Exercise prompt – Copy every record word for word. Pictures are not part of the copy.

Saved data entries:

---

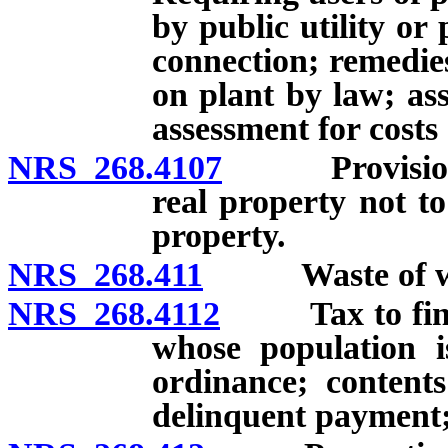
by public utility or 
connection; remedies
on plant by law; ass
assessment for costs
NRS 268.4107
Provision of 
real property not t
property.
NRS 268.411
Waste of wate
NRS 268.4112
Tax to finance
whose population i
ordinance; contents
delinquent payment; 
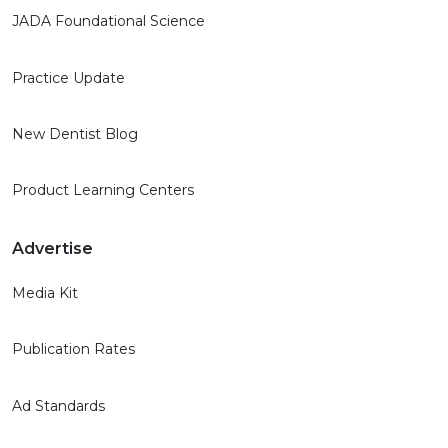
JADA Foundational Science
Practice Update
New Dentist Blog
Product Learning Centers
Advertise
Media Kit
Publication Rates
Ad Standards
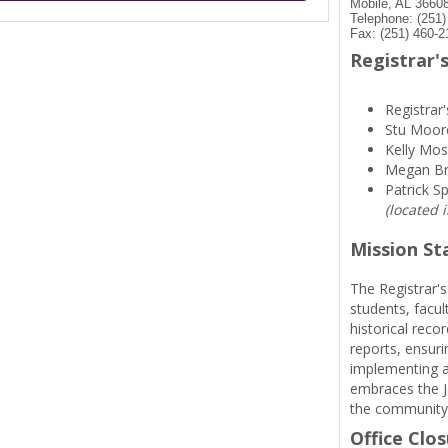
Mobile, AL 3660
Telephone: (251
Fax: (251) 460-2
Registrar's
Registrar'
Stu Moor
Kelly Mos
Megan B
Patrick S
(located 
Mission S
The Registrar's
students, facul
historical reco
reports, ensuri
implementing a
embraces the Je
the community
Office Clo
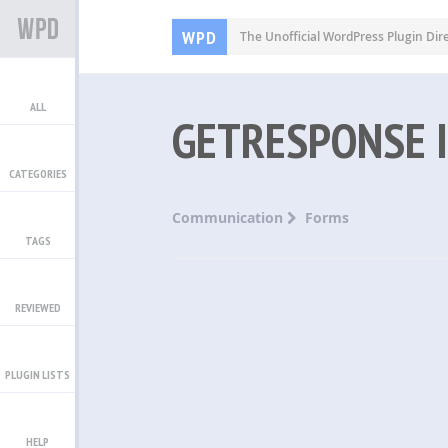
WPD
The Unofficial WordPress Plugin Dir
ALL
GETRESPONSE 
CATEGORIES
Communication
Forms
TAGS
REVIEWED
PLUGIN LISTS
HELP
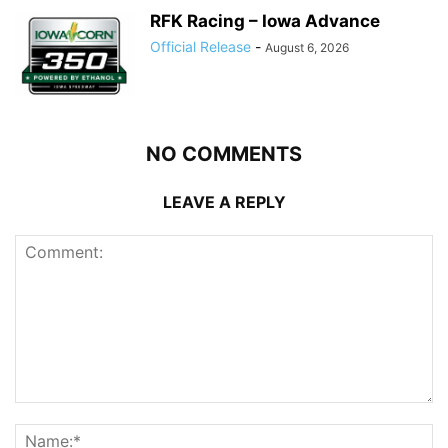
RFK Racing – Iowa Advance
Official Release
-
August 6, 2026
NO COMMENTS
LEAVE A REPLY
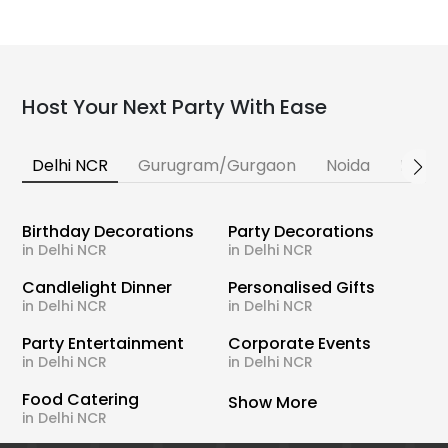
Host Your Next Party With Ease
Delhi NCR
Gurugram/Gurgaon
Noida
Banga
Birthday Decorations
Party Decorations
in Delhi NCR
in Delhi NCR
Candlelight Dinner
Personalised Gifts
in Delhi NCR
in Delhi NCR
Party Entertainment
Corporate Events
in Delhi NCR
in Delhi NCR
Food Catering
Show More
in Delhi NCR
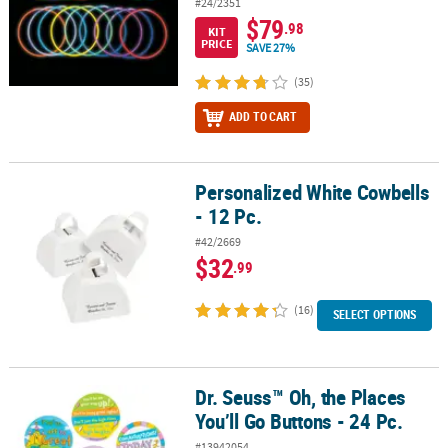
#24/2351
$79
.98
KIT
PRICE
SAVE 27%
(35)
ADD TO CART
Personalized White Cowbells
Personalized White Cowbells - 12 Pc.
- 12 Pc.
#42/2669
$32
.99
(16)
SELECT OPTIONS
Dr. Seuss™ Oh, the Places
Dr. Seuss™ Oh, the Places You’ll Go Buttons - 24 Pc.
You’ll Go Buttons - 24 Pc.
#13942054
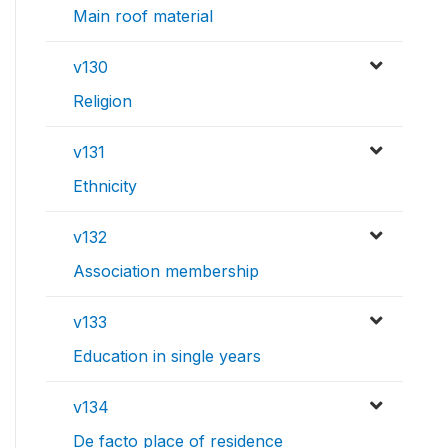
Main roof material
v130
Religion
v131
Ethnicity
v132
Association membership
v133
Education in single years
v134
De facto place of residence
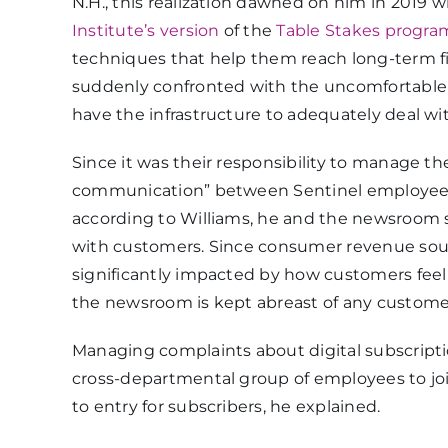
N.H., this realization dawned on him in 2019
Institute’s version
of the
Table Stakes progra
techniques that help them reach long-term fin
suddenly confronted with the uncomfortable f
have the infrastructure to adequately deal wi
Since it was their responsibility to manage t
communication” between Sentinel employees 
according to Williams, he and the newsroom s
with customers. Since consumer revenue source
significantly impacted by how customers feel a
the newsroom is kept abreast of any custome
Managing complaints about digital subscription
cross-departmental group of employees to join
to entry for subscribers, he explained.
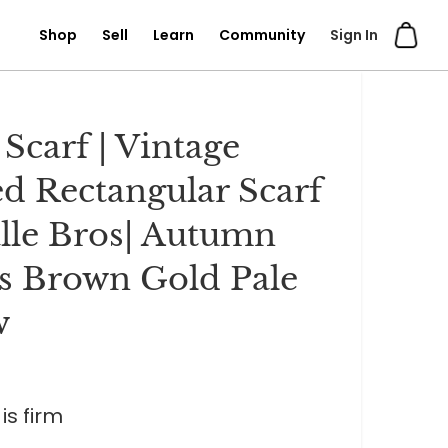
Shop
Sell
Learn
Community
Sign In
 Scarf | Vintage
ed Rectangular Scarf
lle Bros| Autumn
s Brown Gold Pale
w
is firm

---

Solution for this exercise –
by public utility or 
connection; remedies
on plant by law; ass
assessment for costs
NRS 268.4107
Provision of 
real property not t
property.
NRS 268.411
Waste of wate
NRS 268.4112
Tax to finance
whose population i
ordinance; contents
delinquent payment; 
JADA Foundational Science
Practice Update
New Dentist Blog
Product Learning Centers
Advertise
Media Kit
Publication Rates
Ad Standards
Mobile, AL 3660
Telephone: (251
Fax: (251) 460-2
Registrar's
Registrar'
Stu Moor
Kelly Mos
Megan B
Patrick S
(located 
Mission S
The Registrar's
students, facul
historical reco
reports, ensuri
implementing a
embraces the Je
the community
Office Clo
WPD
The Unofficial WordPress Plugin Dir
ALL
GETRESPONSE 
CATEGORIES
Communication
Forms
TAGS
REVIEWED
PLUGIN LISTS
HELP
RFK Racing – Iowa Advance
Official Release
-
August 6, 2026
NO COMMENTS
LEAVE A REPLY
Host Your Next Party With Ease
Delhi NCR
Gurugram/Gurgaon
Noida
Banga
Birthday Decorations
Party Decorations
in Delhi NCR
in Delhi NCR
Candlelight Dinner
Personalised Gifts
in Delhi NCR
in Delhi NCR
Party Entertainment
Corporate Events
in Delhi NCR
in Delhi NCR
Food Catering
Show More
in Delhi NCR
#24/2351
$79
.98
KIT
PRICE
SAVE 27%
(35)
ADD TO CART
Personalized White Cowbells
Personalized White Cowbells - 12 Pc.
- 12 Pc.
#42/2669
$32
.99
(16)
SELECT OPTIONS
Dr. Seuss™ Oh, the Places
Dr. Seuss™ Oh, the Places You’ll Go Buttons - 24 Pc.
You’ll Go Buttons - 24 Pc.
#13942054
Main roof material
v130
Religion
v131
Ethnicity
v132
Association membership
v133
Education in single years
v134
De facto place of residence
N.H., this realization dawned on him in 2019
Institute’s version
of the
Table Stakes progra
techniques that help them reach long-term fin
suddenly confronted with the uncomfortable f
have the infrastructure to adequately deal wi
Since it was their responsibility to manage t
communication” between Sentinel employees 
according to Williams, he and the newsroom s
with customers. Since consumer revenue source
significantly impacted by how customers feel a
the newsroom is kept abreast of any custome
Managing complaints about digital subscription
cross-departmental group of employees to join
to entry for subscribers, he explained.
Shop
Sell
Learn
Community
Sign In
 Scarf | Vintage
ed Rectangular Scarf
lle Bros| Autumn
s Brown Gold Pale
w
is firm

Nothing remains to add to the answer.